Oil Rises Despite High US Inventories, Inflation
By Adedapo Adesanya
The prices of oil rose modestly on Wednesday even after crude inventories increased and inflation figures jumped in the United States, the world’s largest oil producer.
Brent crude settled up by 8 cents at $99.57 a barrel, while US West Texas Intermediate (WTI) crude gained 46 cents to trade at $96.30 a barrel.
US oil inventories rose more than expected despite expectations of the tightness in markets. According to the Energy Information Administration (EIA), US commercial crude stocks increased by 3.3 million barrels versus expectations for a modest draw in stocks.
Also, US consumer prices accelerated to 9.1 per cent in June as gasoline and food costs remained elevated, cementing the case for the Federal Reserve to hike interest rates by 75 basis points later this month.
The US Dollar index hit a 20-year-high on Wednesday, which makes oil purchases more expensive for non-U.S. buyers.
Renewed COVID-19 curbs in China have also weighed on the market, as Chinese imports of crude dropped to their lowest in four years in June.
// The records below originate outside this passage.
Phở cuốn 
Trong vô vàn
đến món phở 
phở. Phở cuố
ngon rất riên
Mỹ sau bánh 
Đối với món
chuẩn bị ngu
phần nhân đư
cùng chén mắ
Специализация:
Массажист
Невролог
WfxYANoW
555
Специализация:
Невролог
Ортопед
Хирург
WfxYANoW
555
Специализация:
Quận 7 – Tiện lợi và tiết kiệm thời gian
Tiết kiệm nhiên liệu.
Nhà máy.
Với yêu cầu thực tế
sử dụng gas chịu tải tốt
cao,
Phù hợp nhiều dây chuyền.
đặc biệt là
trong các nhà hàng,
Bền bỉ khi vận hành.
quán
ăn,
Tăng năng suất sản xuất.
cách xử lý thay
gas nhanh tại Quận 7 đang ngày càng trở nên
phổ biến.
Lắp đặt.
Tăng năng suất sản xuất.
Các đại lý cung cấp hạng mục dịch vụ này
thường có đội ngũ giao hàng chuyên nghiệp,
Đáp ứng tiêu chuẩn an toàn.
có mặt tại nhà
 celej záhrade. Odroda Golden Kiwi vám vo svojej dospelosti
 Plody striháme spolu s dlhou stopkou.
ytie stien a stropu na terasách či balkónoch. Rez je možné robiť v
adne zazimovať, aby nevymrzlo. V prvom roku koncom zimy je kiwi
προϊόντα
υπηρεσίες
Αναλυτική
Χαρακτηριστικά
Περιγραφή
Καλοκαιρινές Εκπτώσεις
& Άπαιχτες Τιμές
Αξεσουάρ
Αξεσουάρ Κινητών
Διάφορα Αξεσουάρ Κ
Shanghai and some other Chinese cities started enacting fresh COVID-19 restrictions ranging from business shutdowns to broader lockdowns in an effort to control the spread of the latest coronavirus variant.
Due to these developments, demand issues are catching up to high prices.
Global oil demand is expected to rise by 1.7 million barrels per day this year compared to 2022, the International Energy Agency (IEA) said on Wednesday.
The agency revised downward its demand growth estimate by 100,000 barrels per day on the back of high prices weighing on consumption.
“Higher prices and a deteriorating economic environment have started to take their toll on oil demand, but strong power generation use and a recovery in China are providing a partial offset,” the agency said in its closely-watched Oil Market Report (OMR) published yesterday.
Total global oil demand is expected to average 99.2 million barrels per day in 2022, up by 1.7 million barrels per day compared to 2021, the IEA said in its July forecast.
As an embargo on Russian oil from the European Union is set to come into full force at the end of the year, the oil market may tighten once again.
Also, with readily available spare capacity running low in both the upstream and downstream, it may be up to demand-side measures to bring down consumption and fuel costs, said IEA.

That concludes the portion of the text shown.